We slow old albatrosses of schools in fact conduct a less elaborate version of the same process with formative testing, which identifies weaknesses in our students’ understanding, the better to craft lessons that address the deficiencies.

Yet. What if a school community were to dive more deeply through an IBM like design strategy below specific skill deficits? In fact, take a foundational look at those kids at risk, the low income, the children of poverty, those whom we know are the most challenged, those whose skills and test scores remain the most stagnant? What are their fundamental needs? What if for the moment we suspend boundaries on our thinking?

We want our students to learn, to prosper in school, to expand their life prospects. Our charge is to teach them reading, writing, arithmetic. What are the necessary conditions for their optimum learning?

These conditions are no secret — prenatal health care, parenting help for parents, quality nutrition, quality preschool, adequate family income, peaceful and stable communities, a sense of agency and self-worth, a sense of hope itself. Those thinking about progress in schools strangely have blinders on when plotting strategy, as though limited to thinking just within the schoolhouse hours and walls.

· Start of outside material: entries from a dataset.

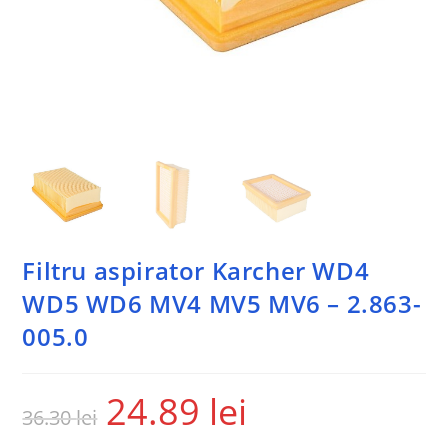
Filtru aspirator Karcher WD4
WD5 WD6 MV4 MV5 MV6 – 2.863-
005.0
24.89
lei
36.30
lei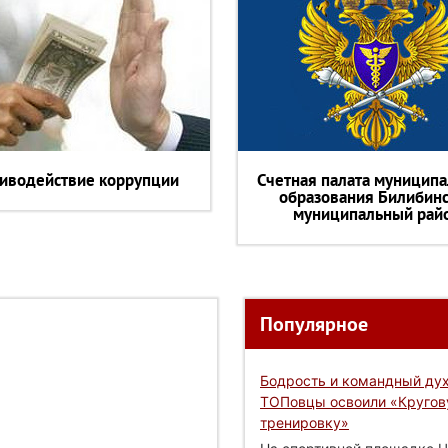
иводействие коррупции
Счетная палата муниципа
образования Билибин
муниципальный рай
Популярное
Бодрость и командный дух
ТОПовцы освоили «Круго
тренировку»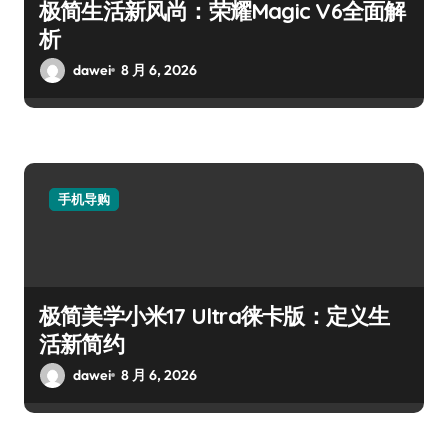
极简生活新风尚：荣耀Magic V6全面解
析
dawei
8 月 6, 2026
手机导购
极简美学小米17 Ultra徕卡版：定义生
活新简约
dawei
8 月 6, 2026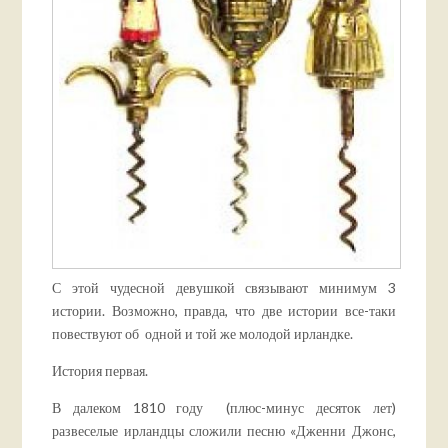
С этой чудесной девушкой связывают минимум 3
истории. Возможно, правда, что две истории все-таки
повествуют об одной и той же молодой ирландке.
История первая.
В далеком 1810 году (плюс-минус десяток лет)
развеселые ирландцы сложили песню «Дженни Джонс,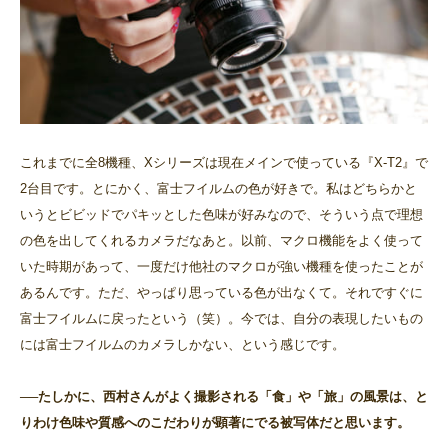
これまでに全8機種、Xシリーズは現在メインで使っている『X-T2』で
2台目です。とにかく、富士フイルムの色が好きで。私はどちらかと
いうとビビッドでパキッとした色味が好みなので、そういう点で理想
の色を出してくれるカメラだなあと。以前、マクロ機能をよく使って
いた時期があって、一度だけ他社のマクロが強い機種を使ったことが
あるんです。ただ、やっぱり思っている色が出なくて。それですぐに
富士フイルムに戻ったという（笑）。今では、自分の表現したいもの
には富士フイルムのカメラしかない、という感じです。
──たしかに、西村さんがよく撮影される「食」や「旅」の風景は、と
りわけ色味や質感へのこだわりが顕著にでる被写体だと思います。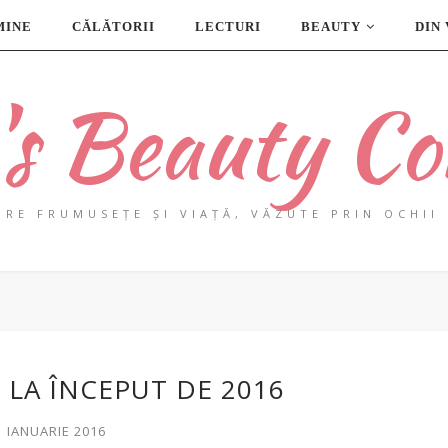
MINE
CĂLĂTORII
LECTURI
BEAUTY
DIN
a's Beauty Co
PRE FRUMUSEȚE ȘI VIAȚĂ, VĂZUTE PRIN OCHII 
 LA ÎNCEPUT DE 2016
1 IANUARIE 2016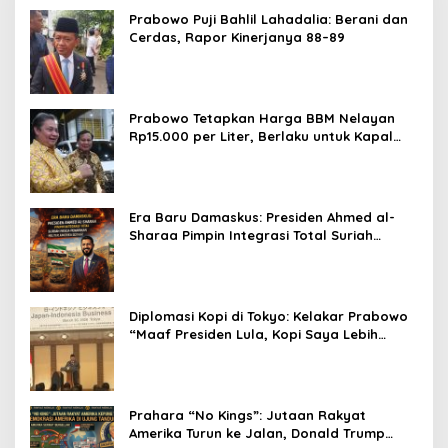
Prabowo Puji Bahlil Lahadalia: Berani dan
Cerdas, Rapor Kinerjanya 88–89
Prabowo Tetapkan Harga BBM Nelayan
Rp15.000 per Liter, Berlaku untuk Kapal
30-200 GT
Era Baru Damaskus: Presiden Ahmed al-
Sharaa Pimpin Integrasi Total Suriah
Pasca-Penarikan Militer Amerika Serikat
Diplomasi Kopi di Tokyo: Kelakar Prabowo
“Maaf Presiden Lula, Kopi Saya Lebih
Enak!” Guncang Forum Bisnis Jepang
Prahara “No Kings”: Jutaan Rakyat
Amerika Turun ke Jalan, Donald Trump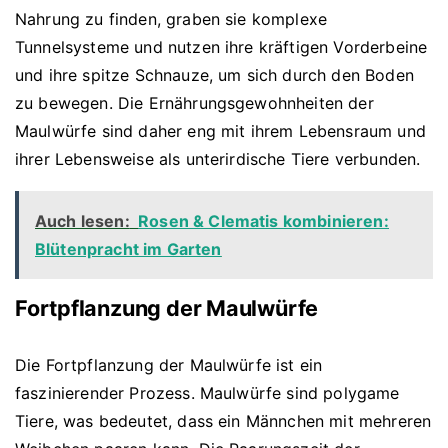
Nahrung zu finden, graben sie komplexe
Tunnelsysteme und nutzen ihre kräftigen Vorderbeine
und ihre spitze Schnauze, um sich durch den Boden
zu bewegen. Die Ernährungsgewohnheiten der
Maulwürfe sind daher eng mit ihrem Lebensraum und
ihrer Lebensweise als unterirdische Tiere verbunden.
Auch lesen:
Rosen & Clematis kombinieren:
Blütenpracht im Garten
Fortpflanzung der Maulwürfe
Die Fortpflanzung der Maulwürfe ist ein
faszinierender Prozess. Maulwürfe sind polygame
Tiere, was bedeutet, dass ein Männchen mit mehreren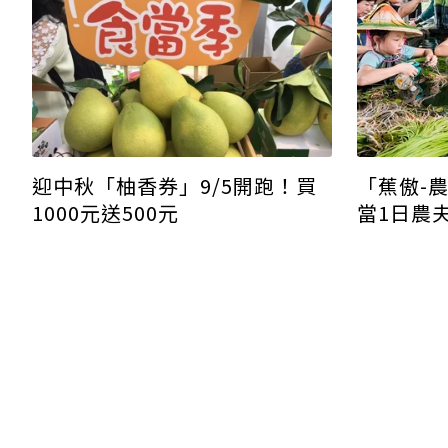
「蕉傲-
迎中秋「柚香券」9/5開跑！買
當1日農
1000元送500元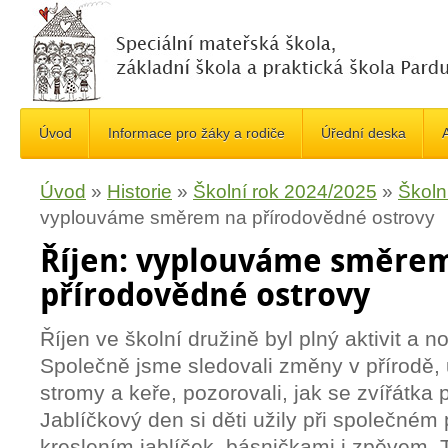
Úvod
Informace pro žáky a rodiče
Úřední deska
A
Úvod
»
Historie
»
Školní rok 2024/2025
»
Školn
vyplouváme směrem na přírodovědné ostrovy
Říjen: vyplouváme směre
přírodovědné ostrovy
Říjen ve školní družině byl plný aktivit a 
Společně jsme sledovali změny v přírodě, 
stromy a keře, pozorovali, jak se zvířátka 
Jablíčkový den si děti užily při společném
kreslením jablíček, básničkami i zpěvem. 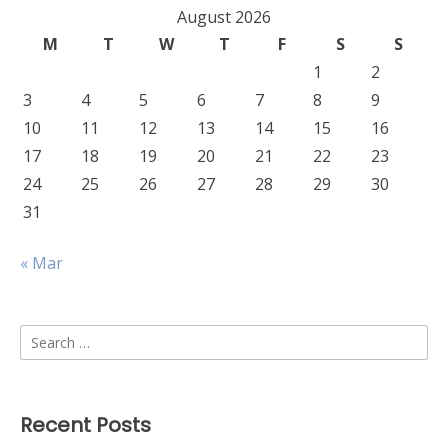
August 2026
M
T
W
T
F
S
S
1
2
3
4
5
6
7
8
9
10
11
12
13
14
15
16
17
18
19
20
21
22
23
24
25
26
27
28
29
30
31
« Mar
Search
for:
Recent Posts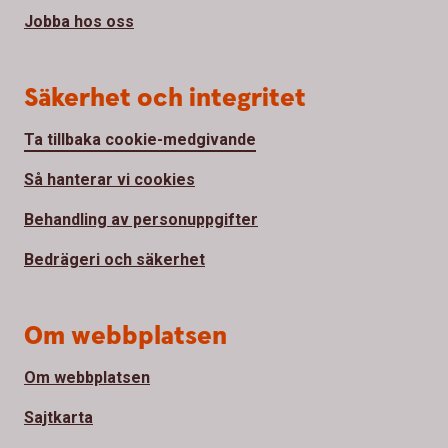
Jobba hos oss
Säkerhet och integritet
Ta tillbaka cookie-medgivande
Så hanterar vi cookies
Behandling av personuppgifter
Bedrägeri och säkerhet
Om webbplatsen
Om webbplatsen
Sajtkarta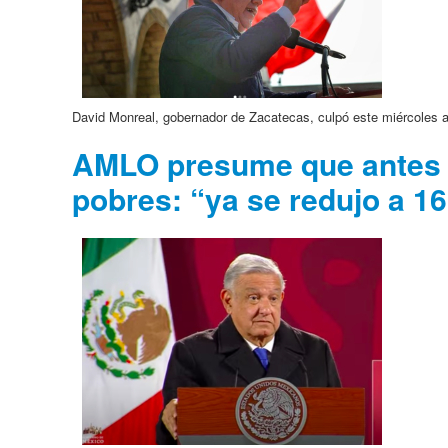
David Monreal, gobernador de Zacatecas, culpó este miércoles al 
AMLO presume que antes d
pobres: “ya se redujo a 16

Divergent thinking can get one in trouble.

While so much of the attention of the power structure and of the educational establishment is focused on curriculum and instruction, these kids labor in an underbelly in which the well-intentioned efforts of their schools pass above their heads, and miss what they really need to engage at the level we currently offer. Feed them stability, self-confidence, nourishment beginning at inception, and then ask them to be virtuous students of our cultural tools.

Yes, such a commitment would require a sea change in our politics, and in our culture, though the irony is that taking care of our students ultimately benefits all. Neglect for the moment the heavy price tag of eyeball squarely on the effects of poverty. Now ask,

why is it that after fifteen or so years of school reform, the net product is so little? Maybe because we ask the wrong questions.